## Pythonic way to replace list values with upper and lower bound (clipping)?

Question

I want to replace outliners from a list. Therefore I define a upper and lower bound. Now every value above `upper_bound` and under `lower_bound` is replaced with the bound value. My approach was to do this in two steps using a numpy array.

Now I wonder if it's possible to do this in one step, as I guess it could improve performance and readability.

Is there a shorter way to do this?

``````import numpy as np

lowerBound, upperBound = 3, 7

arr = np.array([0, 1, 2, 3, 4, 5, 6, 7, 8, 9])

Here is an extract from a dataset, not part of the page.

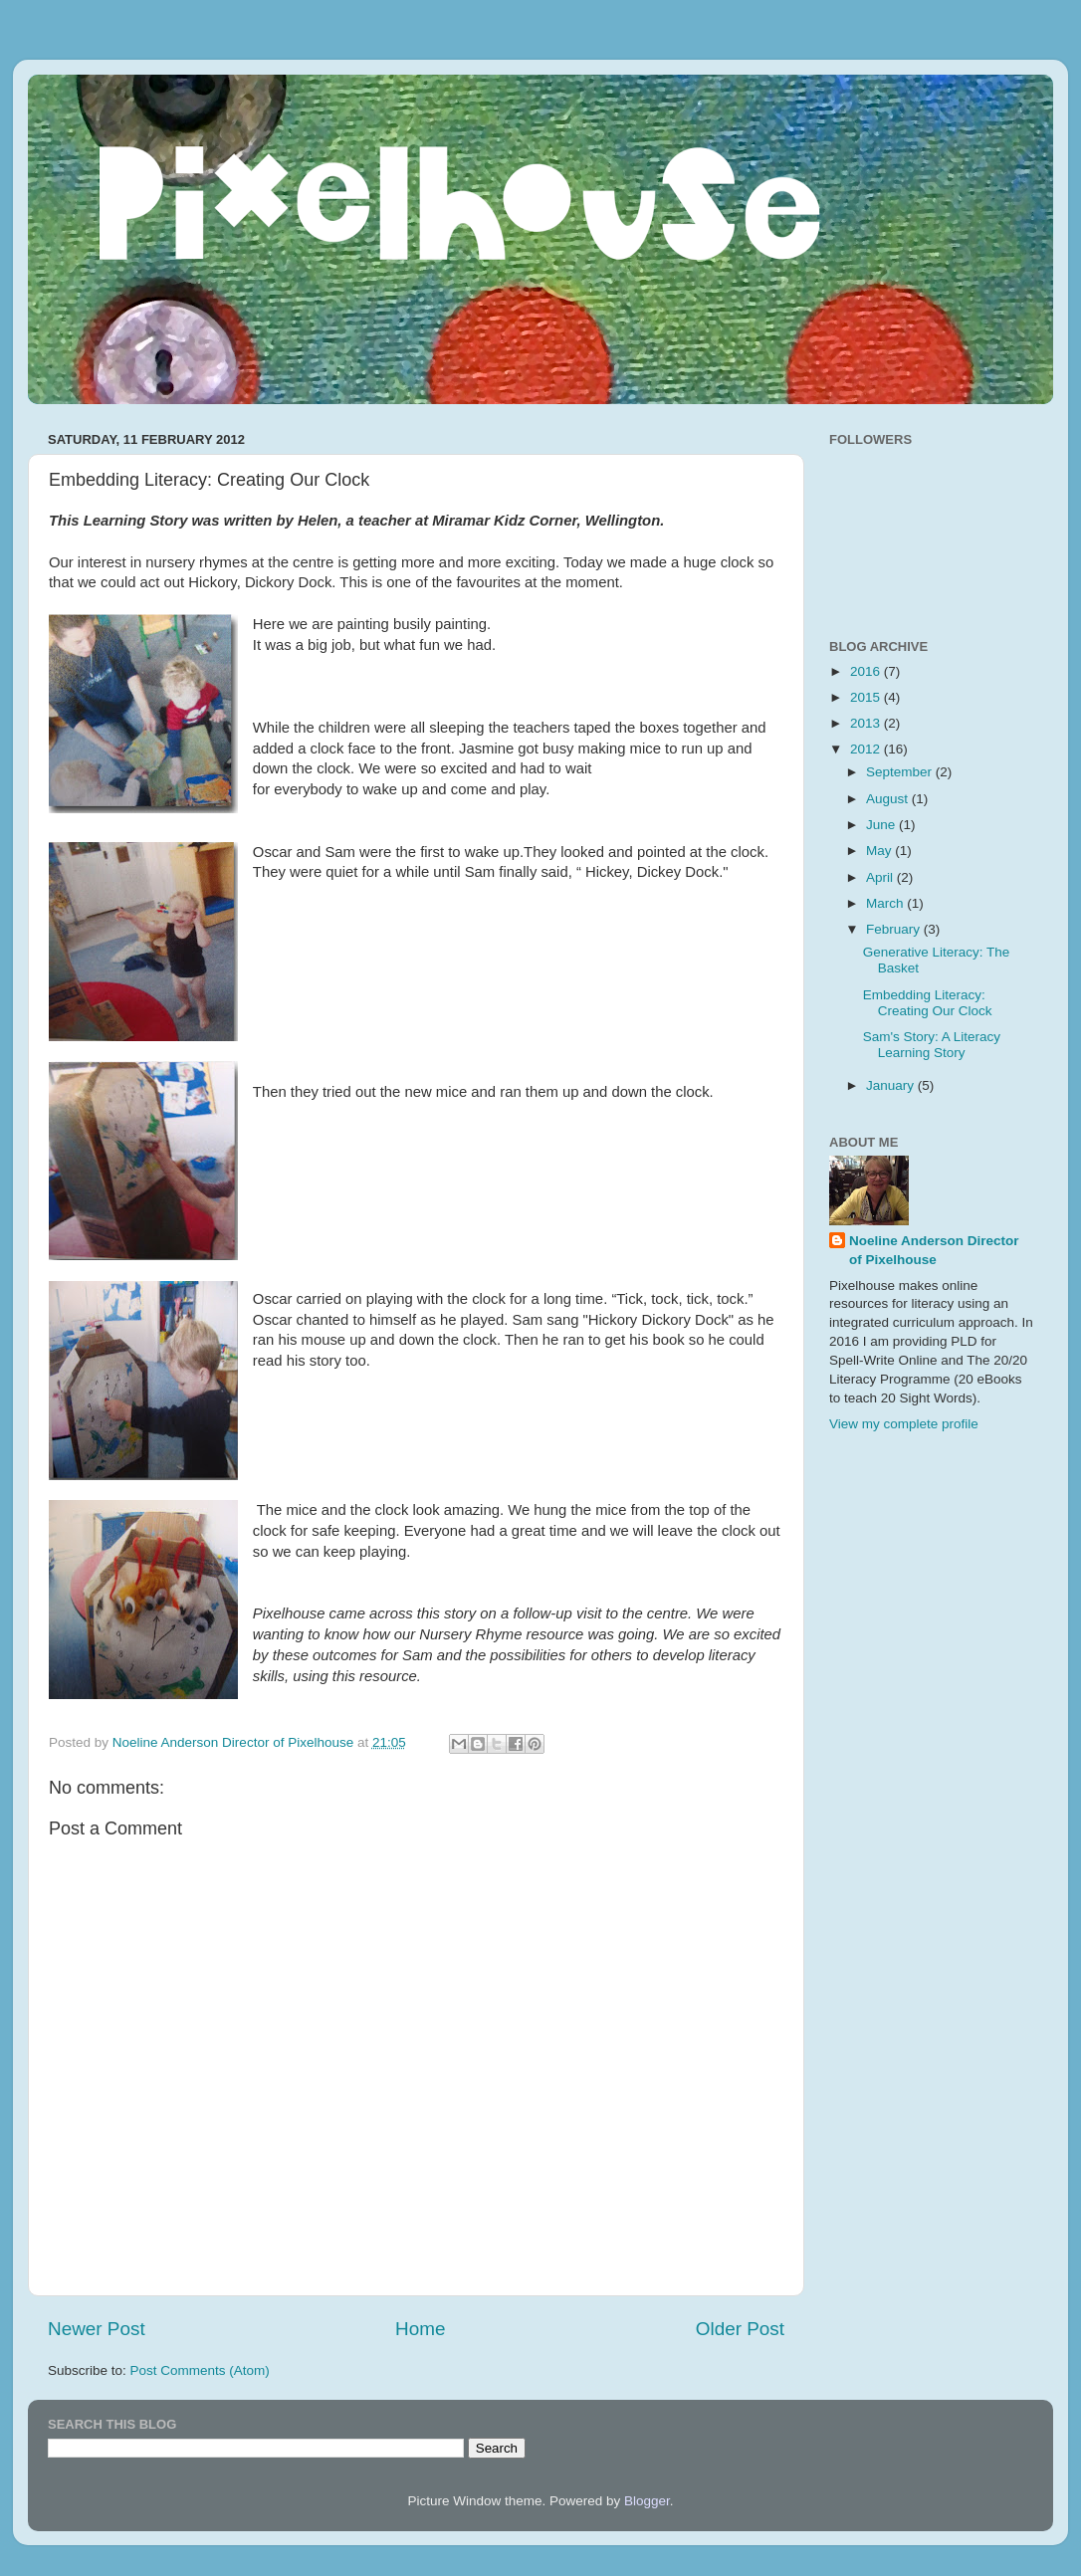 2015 (867, 697)
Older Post (740, 2328)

arr[arr > upperBound] = upperBound
arr[arr < lowerBound] = lowerBound

# [3 3 3 3 4 5 6 7 7 7]
print(arr)
``````

Show source

## Answers to Pythonic way to replace list values with upper and lower bound (clipping)? ( 2 )

1. You can use `numpy.clip`:

``````In [1]: import numpy as np

In [2]: arr = np.array([0, 1, 2, 3, 4, 5, 6, 7, 8, 9])

In [3]: lowerBound, upperBound = 3, 7

In [4]: np.clip(arr, lowerBound, upperBound, out=arr)
Out[4]: array([3, 3, 3, 3, 4, 5, 6, 7, 7, 7])

In [5]: arr
Out[5]: array([3, 3, 3, 3, 4, 5, 6, 7, 7, 7])
``````
2. For an alternative that doesn't rely on `numpy`, you could always do

``````arr = [max(lower_bound, min(x, upper_bound)) for x in arr]
``````

If you just wanted to set an upper bound, you could of course write `arr = [min(x, upper_bound) for x in arr]`. Or similarly if you just wanted a lower bound, you'd use `max` instead.

Here, I've just applied both operations, written together.

Edit: Here's a slightly more in-depth explanation:

Given an element `x` of the array (and assuming that your `upper_bound` is at least as big as your `lower_bound`!), you'll have one of three cases:

i) `x < lower_bound`

ii) `x > upper_bound`

iii) `lower_bound <= x <= upper_bound`.

In case (i), the `max/min` expression first evaluates to `max(lower_bound, x)`, which then resolves to `lower_bound`.

In case (ii), the expression first becomes `max(lower_bound, upper_bound)`, which then becomes `upper_bound`.

In case (iii), we get `max(lower_bound, x)` which resolves to just `x`.

In all three cases, the output is what we want.